Holy crap. Bush is going to let Libby skate. Rather than let the taxpayers foot the bill for a lot of expensive legal work, Bush could’ve at least just pardoned Libby right up front. I know, I know. He was hoping for a less politically embarrassing way to let Cheney’s right hand man off the hook for stonewalling the special investigation into the Plame matter.
Libby’s supporters argued that special prosecutor Patrick Fitzgerald was over-zealous in prosecuting Libby for lying to investigators when no one was charged over the actual leak of Plame’s status as a Central Intelligence Agency official.
That was sort of the point of making obstruction of justice and lying to federal investigators a crime. If folks aren’t going to tell the truth, investigators can’t uncover criminal acts. There are legitimate reasons to question whether criminalizing these sorts of acts are legitimate under the Fourth and Fifth Amendment scheme set up by our Founders. But, the likes of Bush, Cheney, and Libby are among the last of those who can complain without hypocrisy about the loss of civil liberties that favor criminal suspects.
So, to recap, Scooter Libby, chief of staff to Richard Bruce Cheney, was convicted by a jury of his peers for breaking a law duly passed by the United States Congress.
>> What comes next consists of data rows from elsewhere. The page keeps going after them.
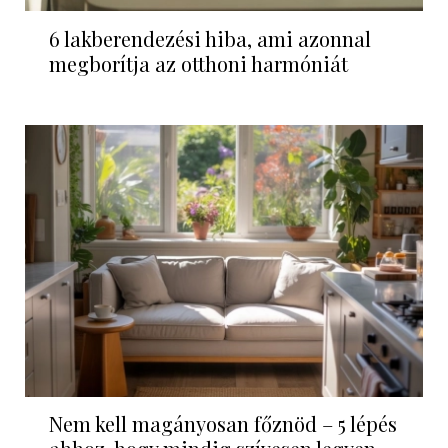
6 lakberendezési hiba, ami azonnal
megborítja az otthoni harmóniát
Nem kell magányosan főznöd – 5 lépés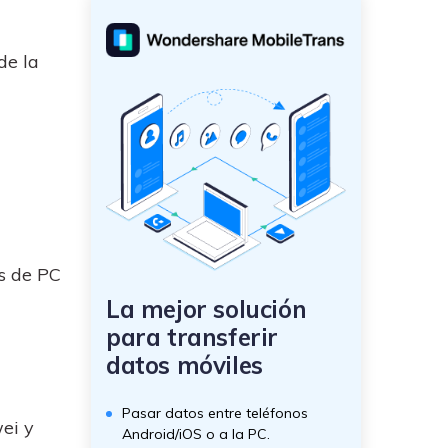
de la
s de PC
La mejor solución
para transferir
datos móviles
Pasar datos entre teléfonos
ei y
Android/iOS o a la PC.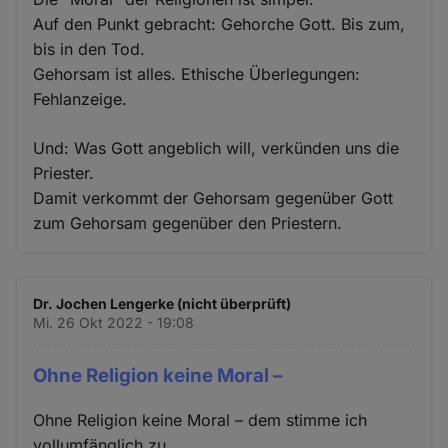
Auf den Punkt gebracht: Gehorche Gott. Bis zum,
bis in den Tod.
Gehorsam ist alles. Ethische Überlegungen:
Fehlanzeige.
Und: Was Gott angeblich will, verkünden uns die
Priester.
Damit verkommt der Gehorsam gegenüber Gott
zum Gehorsam gegenüber den Priestern.
Dr. Jochen Lengerke (nicht überprüft)
Mi. 26 Okt 2022 - 19:08
Ohne Religion keine Moral –
Ohne Religion keine Moral – dem stimme ich
vollumfänglich zu.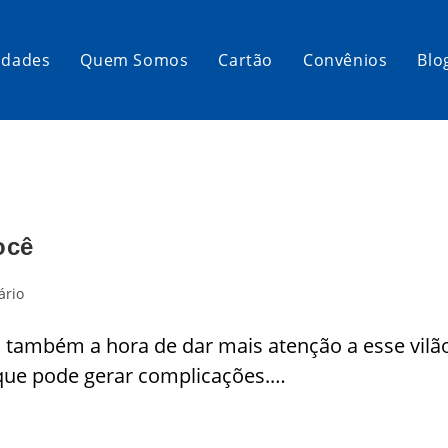
idades
Quem Somos
Cartão
Convênios
Blo
ocê
ário
 também a hora de dar mais atenção a esse vil
que pode gerar complicações.…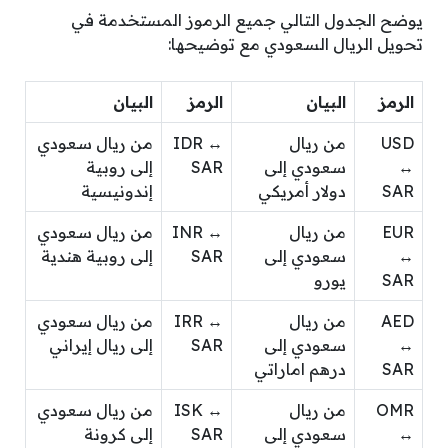
يوضح الجدول التالي جميع الرموز المستخدمة في
تحويل الريال السعودي مع توضيحها:
الرمز
البيان
الرمز
البيان
USD
من ريال
IDR ↔
من ريال سعودي
↔
سعودي إلى
SAR
إلى روبية
SAR
دولار أمريكي
إندونيسية
EUR
من ريال
INR ↔
من ريال سعودي
↔
سعودي إلى
SAR
إلى روبية هندية
SAR
يورو
AED
من ريال
IRR ↔
من ريال سعودي
↔
سعودي إلى
SAR
إلى ريال إيراني
SAR
درهم اماراتي
OMR
من ريال
ISK ↔
من ريال سعودي
↔
سعودي إلى
SAR
إلى كرونة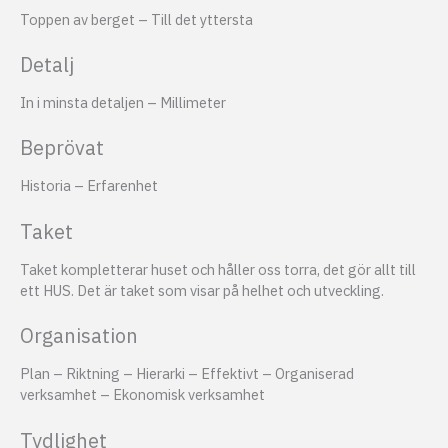
Toppen av berget – Till det yttersta
Detalj
In i minsta detaljen – Millimeter
Beprövat
Historia – Erfarenhet
Taket
Taket kompletterar huset och håller oss torra, det gör allt till
ett HUS. Det är taket som visar på helhet och utveckling.
Organisation
Plan – Riktning – Hierarki – Effektivt – Organiserad
verksamhet – Ekonomisk verksamhet
Tydlighet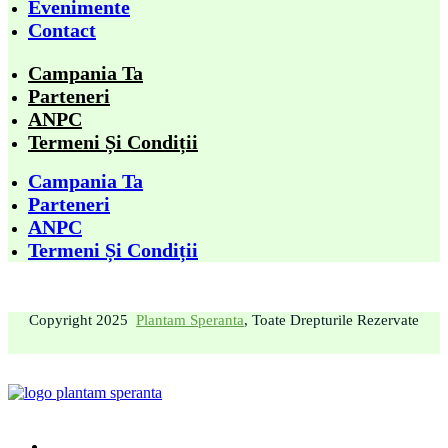
Evenimente
Contact
Campania Ta
Parteneri
ANPC
Termeni Și Condiții
Campania Ta
Parteneri
ANPC
Termeni Și Condiții
Copyright 2025
Plantam Speranta
, Toate Drepturile Rezervate
Acasă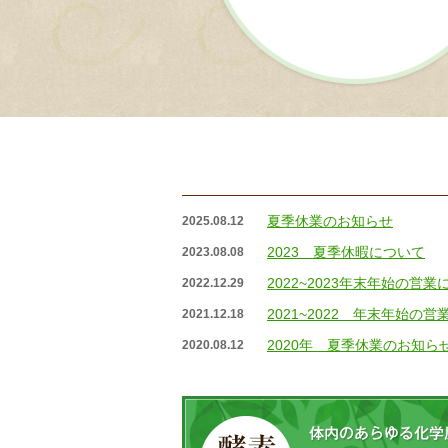
夏季休業のお知らせ
2025.08.12
2023 夏季休暇について
2023.08.08
2022~2023年末年始の営業
2022.12.29
2021~2022 年末年始の
2021.12.18
2020年 夏季休業のお知ら
2020.08.12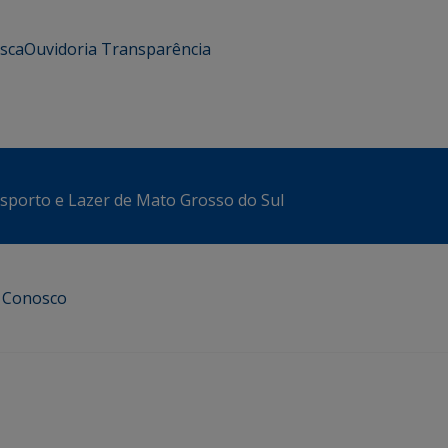
usca
Ouvidoria
Transparência
sporto e Lazer de Mato Grosso do Sul
e Conosco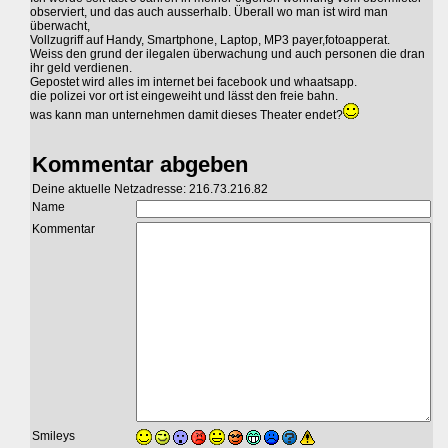
observiert, und das auch ausserhalb. Überall wo man ist wird man
überwacht,
Vollzugriff auf Handy, Smartphone, Laptop, MP3 payer,fotoapperat.
Weiss den grund der ilegalen überwachung und auch personen die dran
ihr geld verdienen.
Gepostet wird alles im internet bei facebook und whaatsapp.
die polizei vor ort ist eingeweiht und lässt den freie bahn.
was kann man unternehmen damit dieses Theater endet?
Kommentar abgeben
Deine aktuelle Netzadresse: 216.73.216.82
Name
Kommentar
Smileys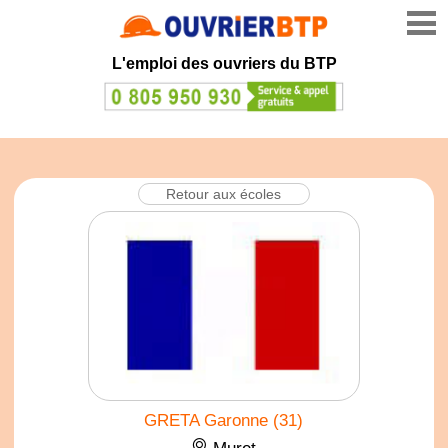
L'emploi des ouvriers du BTP
Retour aux écoles
GRETA Garonne (31)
George W. Bush in his infinite wisdom has commuted Libby’s sentence before he has served a day in jail. The pro-war administration mouthpiece from the New York Times, Judith Miller, will have spent more time in jail covering for Libby than Libby spends.
And, it’s not as if Bush has been overly generous with pardons for people who weren’t breaking the law on his behalf:
Bush has granted fewer pardons — 113 — than any president in the past 100 years, while denying more than 1,000 requests, said Margaret Colgate Love, the Justice Department’s pardon attorney from 1990 to 1997.
In addition, Bush has denied more than 4,000 commutation requests, and hundreds of requests for pardons and commutations are still pending, Love said.
You’ll remember that Bush, as Governor of Texas, was Captain Death Penalty. When he was Governor, he had this to say with respect to the 152 death sentences he oversaw:
I don’t believe my role [as governor] is to replace the verdict of a jury with my own, unless there are new facts or evidence of which a jury was unaware, or evidence that the trial was somehow unfair.
Of Libby’s 2 1/2 year sentence, President Bush said, “the prison sentence given to Mr. Libby is excessive.”
Message: If you do the bidding of the Bush administration, you’re above the law and untouchable.
I think John Edwards put it fairly well:
Only a president clinically incapable of understanding that mistakes have consequences could take the action he did today. President Bush has just sent exactly the wrong signal to the country and the world. In George Bush’s America, it is apparently okay to misuse intelligence for political gain, mislead prosecutors and lie to the FBI. George Bush and his cronies think they are above the law and the rest of us live with the consequences. The cause of equal justice in America took a serious blow today.
Bush just did the Democratic candidates a huge favor; he might as well have put the ball on a tee for them. The Republican candidates will have a tough time reconciling this with a message of law, order, justice, and personal responsibility.
T says
Also, Bush had Fred Fielding look at the conviction. He couldn’t find any issues with it.